КРАЙ ДЕРЕВЯННЫХ СОБОРОВ
Кто знает, когда он затосковал? Все, кто знал Севастьяна Кукшу, принимали его таким угрюмым, большим, кряжистым и добрым. Сколько помнили, всегда он кому-то помогал. Одевался просто, как остальные крестьяне. Можно было заметить в его осанке и некогда военную выправку, выделялся он среди местных жителей и не здешней манерой речи. Звали его чудаком. Но, когда я спрашивал, в чем же это выражалось, мне не могли толком ответить, и выходило, что его чудачество было лишь в том, что был он слишком добр, да вот еще сруб он поставил на окраине деревни, высоко над волнами Онежского озера, на одинокой красной скале. И дом этот не был похож на прочие избы в деревне — ладьей, плывущей среди облаков, казался он всем. Конек венчала резанная на старый манер человечья фигура, взиравшая на бурное или спокойное озеро.
Екимыч, местный учитель, вспоминал, что давным-давно ходил по окрестным селениям слушок, будто бывший военврач Кукша (настоящую фамилию его давно все и позабыли) «немного того», но прошло время, неверная молва состарилась вместе с дедом Севастьяном, и ее забыли.

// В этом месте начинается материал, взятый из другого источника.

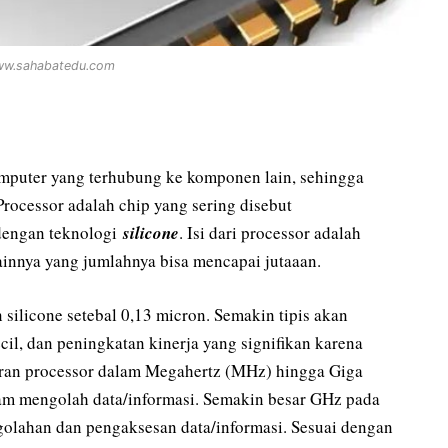
w.sahabatedu.com
mputer yang terhubung ke komponen lain, sehingga
Processor adalah chip yang sering disebut
 dengan teknologi
silicone
. Isi dari processor adalah
lainnya yang jumlahnya bisa mencapai jutaaan.
silicone setebal 0,13 micron. Semakin tipis akan
il, dan peningkatan kinerja yang signifikan karena
uran processor dalam Megahertz (MHz) hingga Giga
lam mengolah data/informasi. Semakin besar GHz pada
golahan dan pengaksesan data/informasi. Sesuai dengan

Однако все как-то украдкой вроде жалели старика Кукшу. Откуда вдруг взялась в народе эта жалость к бывшему белому офицеру, никто и не помнил: привычно было жалеть одинокую старость, вот и жалели, а может, чувствовали люди душевную старикову тяжесть, и казалось, что не будет ему освобождения от нее до смерти.
Глаза его редко видели веселыми, так, может, на миг, да и то раз в год по обещанию. Рыбачившие под Кукшиной скалой заонежцы примечали его не однажды одиноко сидящим подле дома, тихо улыбавшимся чему-то. Он не искал общения, а заметив наблюдавших за собою, становился мрачным, снимался с места и пропадал в темном доме-ладье.
Там, в ладье, было чисто, строго и скупо. В красном углу вместо иконы висел большой холст-портрет молодой женщины. Над рубленой сосновой кроватью — два ружья на колышках, вбитых в стену. Посреди столовой — массивный дубовый стол, тщательно выскобленный, потемневший, заморившийся от времени. Под окнами — большие сани, беседка которых украшена резьбой, а полозья, ловко выгнутые, венчались резными головами медведей.
Обстановку большой прихожей комнаты дополняла полка с книгами. Редкий гость Кукши, к своему удивлению, мог здесь увидеть старинные книги на чужих языках. Что было на втором этаже, в светелке и других, теперь уже нежилых, забитых наглухо комнатах, было неизвестно, туда были вхожи лишь сами Кукшевы.
В носу ладьи была мастерская. Сложно было бы определить, кто в ней работал: художник, столяр, слесарь или резчик по дереву и ювелир — там имелись инструменты для разных работ. Окна, высоко врезанные, с глухими массивными ставнями, с позеленевшими медными запорами, молчаливые глаза дома-ладьи, созерцали онежские дали с высоты старых сосен, храня Севастьяновы тайны.